Silica. A lack of silica can lead to skin, nail, and hair disorders as well as growth problems. But how often do you get silica through dietary sources? Probably not very often.
The silica I recommend is an organic ingredient obtained from the above-ground parts of the common horsetail (Equisetum arvense) plant. In a special process, the silica in the plant is extracted while still attached to the plant bioflavonoids that support its activity in the body. At the same time, all the harsh and potentially harmful substances are screened out using this gentle process. This unique botanical silica is then blended with a specific marine oil to enhance absorption, beneficial effects, and cell membrane penetration of the active compounds. This form of silica is extremely soluble and virtually 100% bioavailable for the body.

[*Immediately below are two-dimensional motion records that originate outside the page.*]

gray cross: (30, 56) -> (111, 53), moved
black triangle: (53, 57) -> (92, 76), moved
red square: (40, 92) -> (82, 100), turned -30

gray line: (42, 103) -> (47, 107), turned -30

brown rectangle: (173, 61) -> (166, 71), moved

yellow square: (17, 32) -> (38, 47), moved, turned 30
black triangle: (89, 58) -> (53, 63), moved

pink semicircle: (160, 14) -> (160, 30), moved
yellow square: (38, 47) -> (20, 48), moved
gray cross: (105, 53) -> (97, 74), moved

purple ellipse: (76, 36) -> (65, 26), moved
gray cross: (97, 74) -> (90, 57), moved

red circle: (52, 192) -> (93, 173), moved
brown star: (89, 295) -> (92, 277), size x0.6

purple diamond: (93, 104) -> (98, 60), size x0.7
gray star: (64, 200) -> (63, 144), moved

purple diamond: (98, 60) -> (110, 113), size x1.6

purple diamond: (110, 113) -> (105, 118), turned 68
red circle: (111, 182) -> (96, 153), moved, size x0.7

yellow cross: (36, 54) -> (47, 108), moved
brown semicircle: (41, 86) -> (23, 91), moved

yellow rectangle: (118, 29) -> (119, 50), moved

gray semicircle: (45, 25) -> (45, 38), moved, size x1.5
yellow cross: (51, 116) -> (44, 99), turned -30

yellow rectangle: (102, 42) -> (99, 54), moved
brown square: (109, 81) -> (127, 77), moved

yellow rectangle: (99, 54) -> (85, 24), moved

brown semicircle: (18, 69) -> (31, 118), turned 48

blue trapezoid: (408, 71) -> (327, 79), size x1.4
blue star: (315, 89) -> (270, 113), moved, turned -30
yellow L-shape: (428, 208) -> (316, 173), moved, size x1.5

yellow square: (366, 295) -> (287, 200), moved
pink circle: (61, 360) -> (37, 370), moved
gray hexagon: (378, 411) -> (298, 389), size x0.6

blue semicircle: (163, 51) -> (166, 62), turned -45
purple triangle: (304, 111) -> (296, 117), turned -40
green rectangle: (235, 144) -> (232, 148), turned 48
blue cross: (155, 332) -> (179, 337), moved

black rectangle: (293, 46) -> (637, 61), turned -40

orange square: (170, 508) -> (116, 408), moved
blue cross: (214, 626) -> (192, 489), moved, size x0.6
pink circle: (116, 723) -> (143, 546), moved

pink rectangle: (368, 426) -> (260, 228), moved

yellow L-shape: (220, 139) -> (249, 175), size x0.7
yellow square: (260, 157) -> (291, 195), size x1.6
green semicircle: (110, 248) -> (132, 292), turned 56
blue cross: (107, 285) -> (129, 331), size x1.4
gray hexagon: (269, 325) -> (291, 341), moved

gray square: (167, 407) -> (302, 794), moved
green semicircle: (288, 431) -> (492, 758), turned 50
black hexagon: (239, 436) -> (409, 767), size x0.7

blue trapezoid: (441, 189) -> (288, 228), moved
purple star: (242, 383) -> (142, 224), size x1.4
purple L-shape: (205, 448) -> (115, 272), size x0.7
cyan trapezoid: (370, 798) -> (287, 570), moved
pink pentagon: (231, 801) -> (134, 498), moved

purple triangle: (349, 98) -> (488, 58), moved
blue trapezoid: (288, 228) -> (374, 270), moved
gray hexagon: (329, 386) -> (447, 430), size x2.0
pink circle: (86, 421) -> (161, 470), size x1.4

While there are other supplemental sources that are either mined from rock or synthesized in a lab, they are not the same. To begin with, plant-derived silica has higher levels of bioactivity than all other forms. In fact, the stem of the common horsetail is about 80% silica!
A Formula for Great Hair
These nutrients are exactly what you need for strong, lustrous hair growth. Plus, because it is hormone-free, it will not cause undesirable hair growth on other areas of the body. It is a safe and natural way to encourage healthy hair, regardless of gender or age.
My only other advice is to be patient. Stick with these nutrients for at least three months. New hair growth may respond very slowly, and while you may see results with greater beauty and thickness, allow ample time for new hair to grow in as well. I think you’ll be happy with the results.
Healthy hair requires multiple supportive nutrients. I recommend millet seed oil and silica from horsetail, along with vitamin A, vitamin E, B vitamins (vitamin B6, riboflavin, folic acid, biotin, and pantothenic acid), zinc, and amino acids (L-cysteine and L-methionine).